Nerelerdeydin canım dostummmmmmm sen hoşgeldin, gitar öğretmenlerin canına okudu değil miiiiii

Seni tekrar buralarda görmek beni acayip keyiflendir tekrar hoşgeldin, köşen seni bekliyor
 
sevgili andante bu başlık altında yazışanlar konuyu bildikleri için kendi aralarında paslaşıyorlar.
diyorum ki..
merak edip sayfaya girenlere de bu müzik türleri hakkında kültür mahiyetinde bi ön bilgi verilse.
örneğin jazz bana icrasından sonra bestelenen tek müzik türü olarak çok ilginç gelir. sanat müziğimizdeki taksimlere benzetirim. başlangıçta notaya bağlılık yoktur. sanatçı içinden ruhundan geldiği gibi asılır entrümanına.
ne biliim bunun gibi şeyler işte.
konu senin :lol:
 
Hoşgeldin dostum pathetique! Özlemiştik seni buralarda...
"Dönüşüm muhteşem olacak" dememiştin belki ama "Regina Spektor - Fidelity" muhteşem! Teşekkür böyle bir hatundan haberdar ettiğin için ...
Sevgilerimle
 
hoşbulduumm ben de sizleri çook özledim! sevgili Sanemim gitar hocam okuyo canıma evet!! bir de üstüne konserler festivaller vs eklenince hiç vaktim olmaz oldu!...

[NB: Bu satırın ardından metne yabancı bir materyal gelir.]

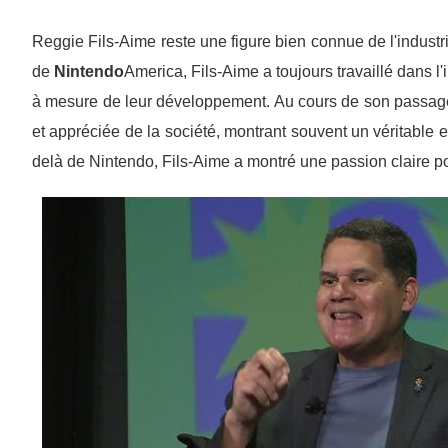
Reggie Fils-Aime reste une figure bien connue de l'industrie
de
Nintendo
America, Fils-Aime a toujours travaillé dans l'i
à mesure de leur développement. Au cours de son passage
et appréciée de la société, montrant souvent un véritable
delà de Nintendo, Fils-Aime a montré une passion claire pour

"fidelity" gerçekten en iyi parçalarından biridir canım dostum sevgili alperstein ha bir de "apres moi" aklında bulunsun derim ben. "apres moi le deluge, after me comes the flood" diyor kendisi biraz fransızca biraz ingilizce eh ne de olsa 7 dil konuşabiliyor bu harika hatun! :) ...

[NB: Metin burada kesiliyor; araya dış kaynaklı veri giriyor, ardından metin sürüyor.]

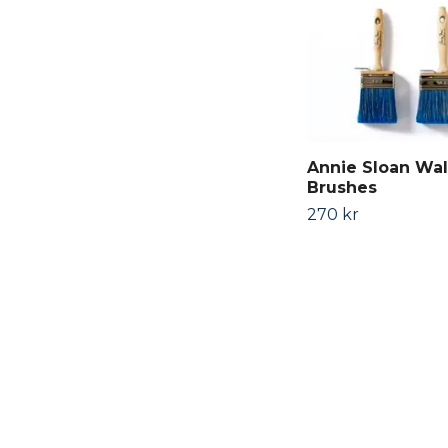
Annie Sloan Wal
Brushes
270 kr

Burda bir diğer harika insan olan Fiona Apple tanıtılmış mıydı acep? bakacam eğer yoksa Fiona ile geri dönecem "muhteşem" olarak! malum Fiona çok muhteşem çünkü :) ...
 
A benim canım :D

Fiona Apple i tanıt tabikii gerçekten tanıtılmayı hakedenlerden. Bir tek şeyi çok fazla anlayamadım;

Sakın kızma ama!!!

Regina Spektor ı özel yapan gerçekten nedir? :D Fionay la kıyaslanmaz bile diye düşünüyorum.

Tamam iyi piyano çalıyor , oldukça ilginç bir kişi ve çok hareketli de müzikte ne var??? Ya ben sağır mı oldum acaba? :D :D :D :D :D
 
Sakın kızma ama!!!

Regina Spektor ı özel yapan gerçekten nedir? Fionay la kıyaslanmaz bile diye düşünüyorum.

Tamam iyi piyano çalıyor , oldukça ilginç bir kişi ve çok hareketli de müzikte ne var??? Ya ben sağır mı oldum acaba?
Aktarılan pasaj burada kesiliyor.